By Sylvester J. Schieber
The Department of Energy's announcement that it will discontinue reimbursement of pension costs for new contractors raises serious concerns about the Bush administration's commitment to a healthy defined benefit plan system.
Tax law in the United States first regulated employer-sponsored retirement plans in the 1920s. Since then, the regulatory structure governing retirement plan operations has evolved, but it has always sanctioned both defined benefit and defined contribution plans and has never explicitly endorsed one form of plan over the other for any particular employer or set of workers.
Today, virtually all economists who analyze these plans consider them to be an element of compensation paid to workers. There is a rich economic literature that explains why some employers may want to use one form of retirement plan or the other, or even both in some circumstances, because of productivity considerations related to the plan sponsor and its employees.
For some time there has been a growing concern on the part of certain people who work in the retirement area that the Bush administration would like to see the defined benefit plans go away and this element of the retirement system shut down. Until now, this concern has been based on intuitions that policies advocated by the current administration were hostile toward this style of plan. Now, a member of the Bush Cabinet — Secretary of Energy Samuel W. Bodman — made it explicitly clear in his April 27 announcement that at least one agency of the federal government does not support defined benefit coverage of workers who perform contract functions for his department.

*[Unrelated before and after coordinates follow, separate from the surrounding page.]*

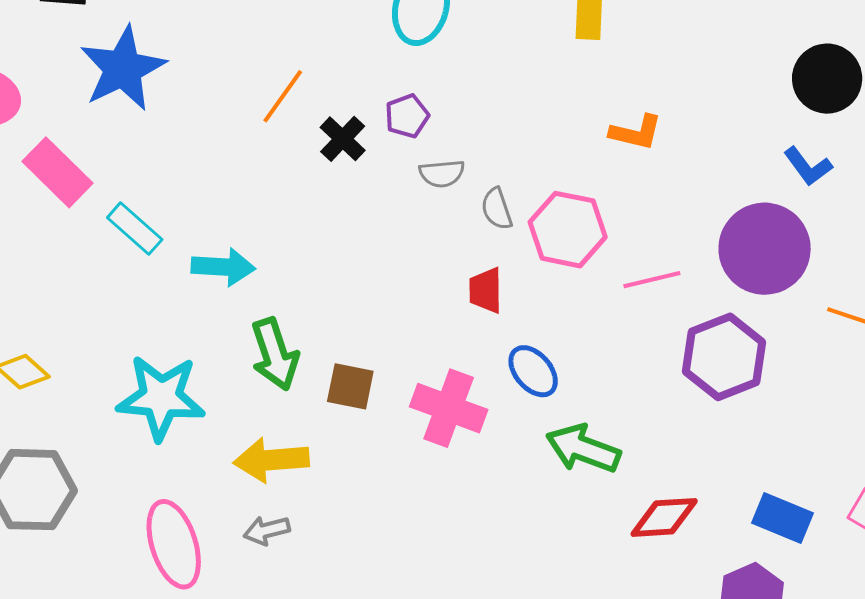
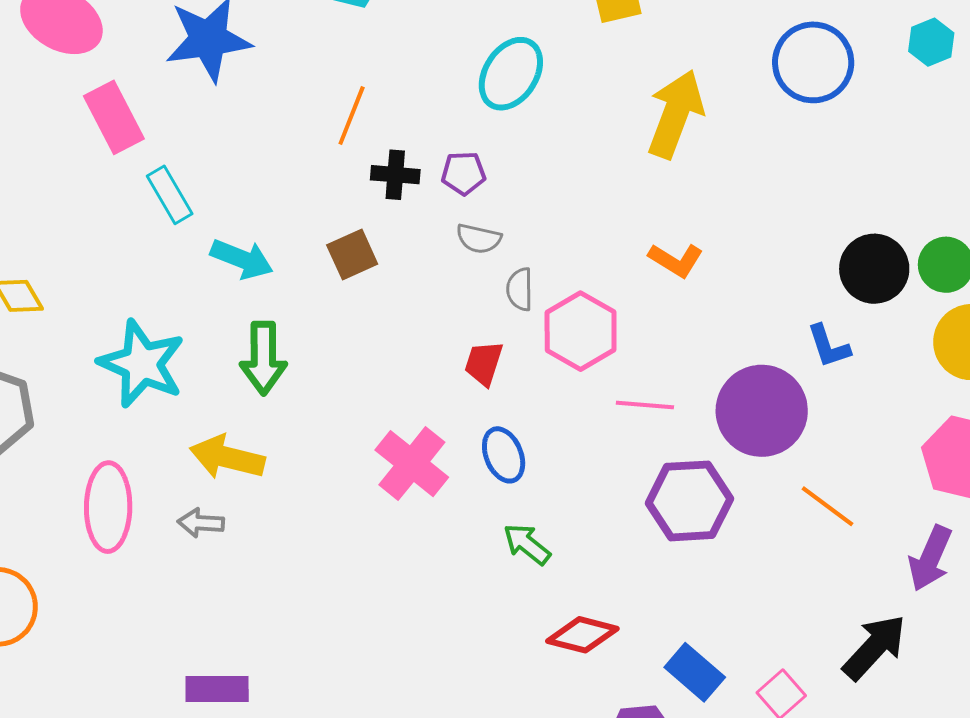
orange line: (283, 96) -> (352, 115), turned -32
black cross: (343, 139) -> (395, 175), turned 33
brown square: (350, 386) -> (352, 255), moved, turned 36
green arrow: (583, 449) -> (527, 544), size x0.7

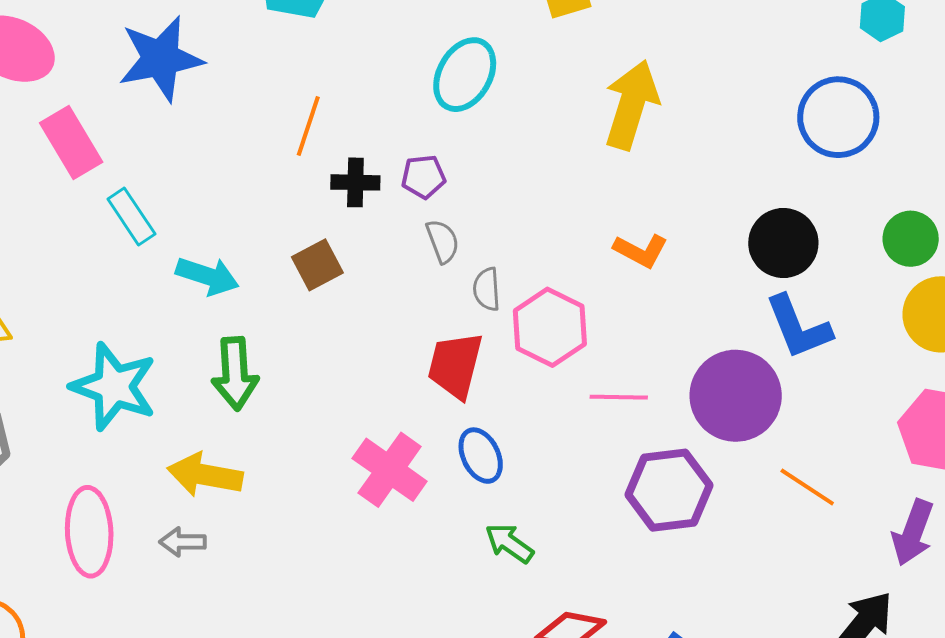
blue circle: (813, 62) -> (838, 117), moved
gray semicircle: (479, 239) -> (443, 241), turned -120
black circle: (874, 269) -> (783, 243), moved
blue L-shape: (829, 346) -> (798, 327), size x1.5
red trapezoid: (484, 363) -> (455, 365), size x1.5

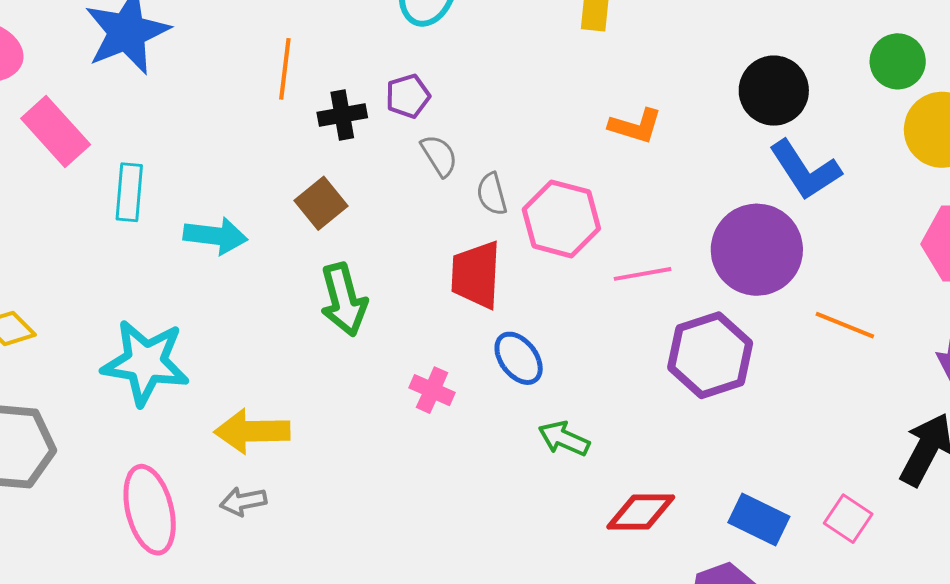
cyan rectangle: (131, 216) -> (129, 192), turned 50
green arrow: (235, 374) -> (344, 300), moved
pink cross: (390, 470) -> (432, 390), size x0.6

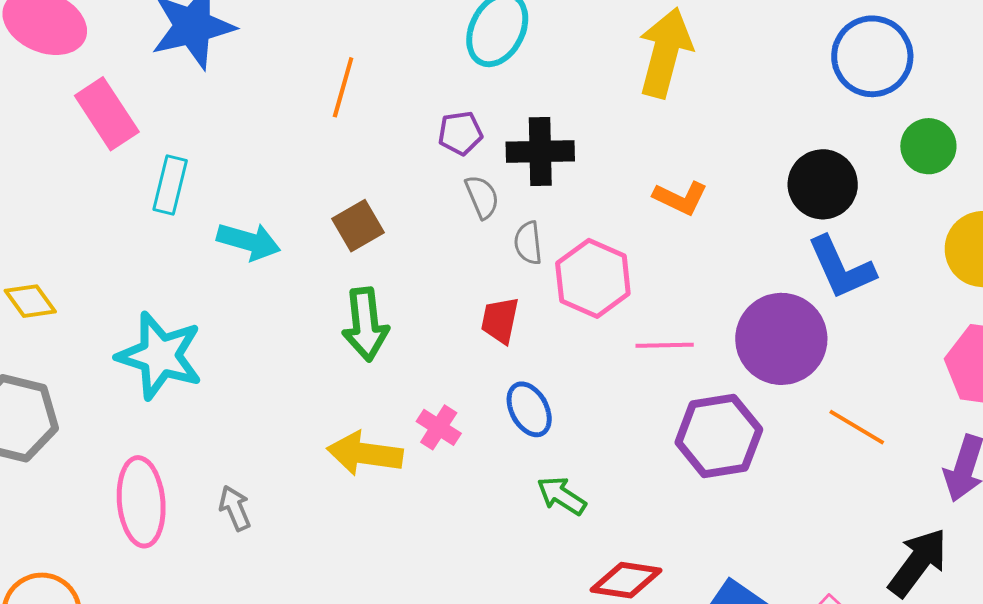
green circle: (898, 61) -> (928, 146), moved
black cross: (342, 115) -> (540, 152), moved, size x1.4
red trapezoid: (476, 275) -> (500, 320), size x0.7
yellow arrow: (252, 431) -> (365, 454), moved
gray arrow: (243, 501) -> (235, 508), turned 69

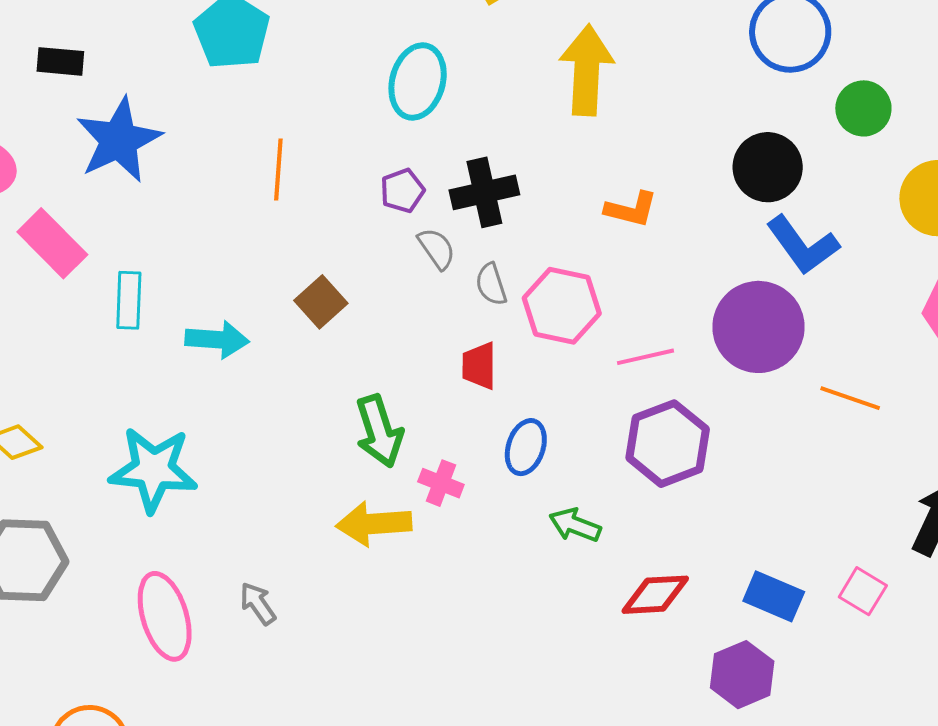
green arrow: (365, 324) -> (379, 431), moved
blue ellipse: (529, 409) -> (526, 447), turned 58
purple hexagon: (719, 436) -> (668, 444), moved

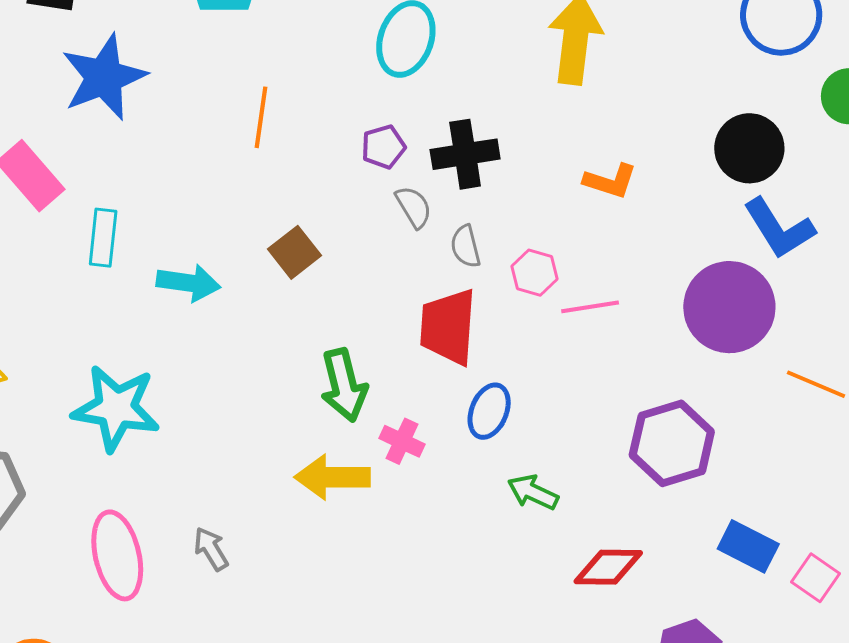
pink hexagon: (562, 306) -> (535, 273), size x0.6
pink line: (646, 357) -> (590, 307), moved
red trapezoid: (479, 366) -> (448, 327), size x1.6
purple hexagon: (668, 444) -> (672, 443), moved
blue rectangle: (774, 596) -> (748, 546), moved

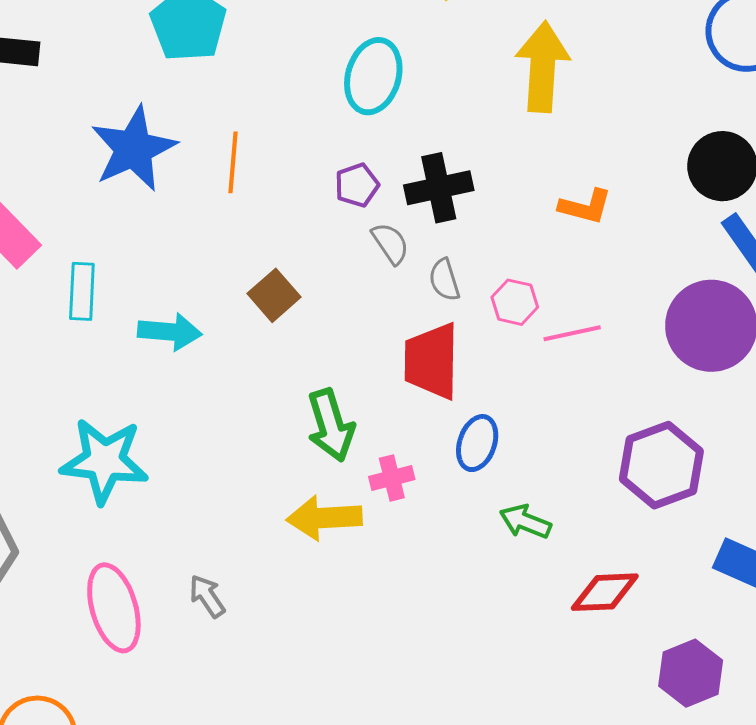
blue star: (104, 77) -> (134, 149), moved
pink cross: (402, 441) -> (392, 478), turned -36

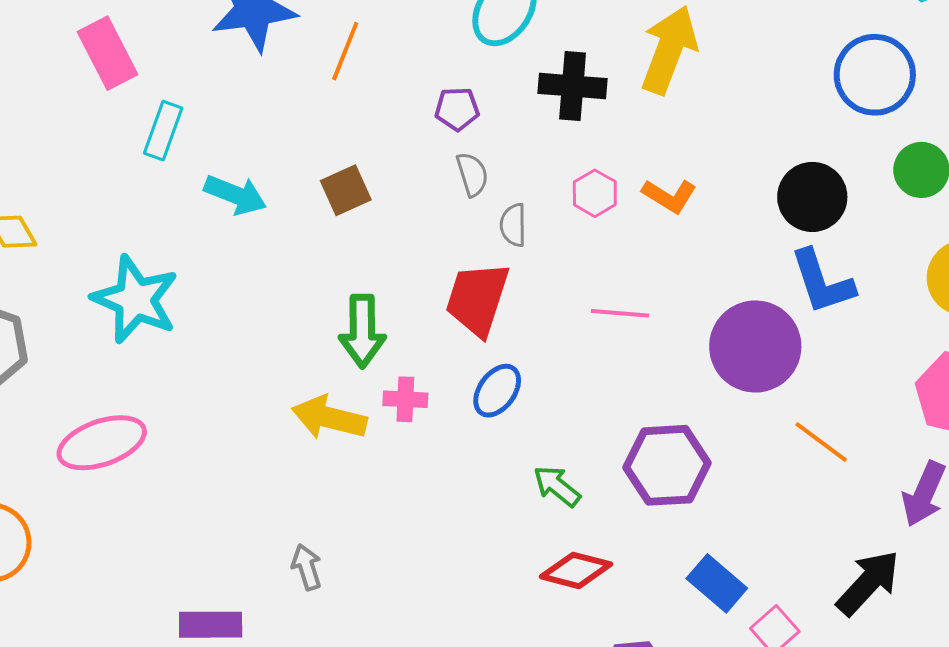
black cross: (439, 188) -> (573, 86), moved
pink hexagon: (515, 302) -> (595, 193), moved
green arrow: (525, 522) -> (557, 486), moved
gray arrow: (207, 596) -> (307, 567), moved
pink ellipse: (114, 608) -> (102, 443), turned 70

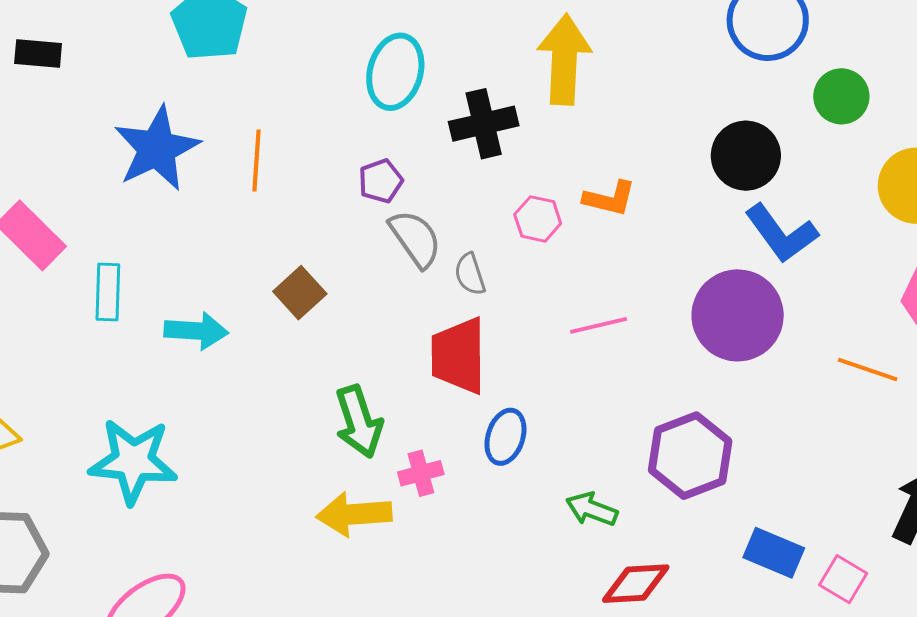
gray semicircle: (472, 174) -> (415, 239), size x1.4
orange line: (821, 442) -> (868, 369), moved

It might be appropriate for the Bush administration to make a public policy case against employer-sponsored defined benefit plans but, if it desires to do so, it should do it through the traditional mechanisms under which retirement plans of this sort are regulated — namely, through legislative committees with oversight of the tax provisions of federal law regulating pensions, and the counterpart committees with oversight of the labor provisions of federal law that regulate these plans.
In the context of the thousands of pages of legislative history and regulatory proclamations on employer-sponsored retirement plans that exist today, there is not one single reference to the U.S. Department of Energy as having any role in setting policy for employer-sponsored pensions in this country. If Mr. Bodman wants to declare that his agency will not reimburse any employer for extraordinary retirement plan costs, that is fine. To say that his agency will not reimburse any costs associated with defined benefit plans covering future hires for contracting employers is tantamount to setting pension policy for those employers who work for that agency.
Such a proclamation is beyond the scope of the Department of Energy's legislative mandates. If this policy expands beyond the Department of Energy in the context of other federal agencies contracting with private employers, it has the potential to become the de facto regulatory killing of employer-sponsored defined benefit plans, achieved with no public discussion by the policy-makers who are charged under current law with regulating these plans. In that context, this is an outrageous abrogation of regulatory authority.
Sylvester J. Schieber is director of U.S. benefits consulting, Watson Wyatt Worldwide, Arlington, Va.